◆ REQUIRED ACTION
Nothing is to be output except the lines from the one containing "Di tingkat bawahnya ada pertapa" through the end of the material, each reproduced exactly.

------

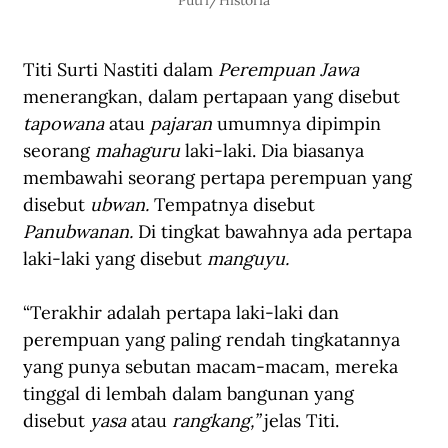
Titi Surti Nastiti dalam 
Perempuan Jawa 
menerangkan, dalam pertapaan yang disebut 
tapowana 
atau 
pajaran 
umumnya dipimpin 
seorang 
mahaguru
 laki-laki. Dia biasanya 
membawahi seorang pertapa perempuan yang 
disebut 
ubwan. 
Tempatnya disebut 
Panubwanan. 
Di tingkat bawahnya ada pertapa 
laki-laki yang disebut 
manguyu. 
“Terakhir adalah pertapa laki-laki dan 
perempuan yang paling rendah tingkatannya 
yang punya sebutan macam-macam, mereka 
tinggal di lembah dalam bangunan yang 
disebut 
yasa 
atau 
rangkang,” 
jelas Titi.  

------

◆ SOLUTION
Di tingkat bawahnya ada pertapa 
laki-laki yang disebut 
manguyu. 
“Terakhir adalah pertapa laki-laki dan 
perempuan yang paling rendah tingkatannya 
yang punya sebutan macam-macam, mereka 
tinggal di lembah dalam bangunan yang 
disebut 
yasa 
atau 
rangkang,” 
jelas Titi.  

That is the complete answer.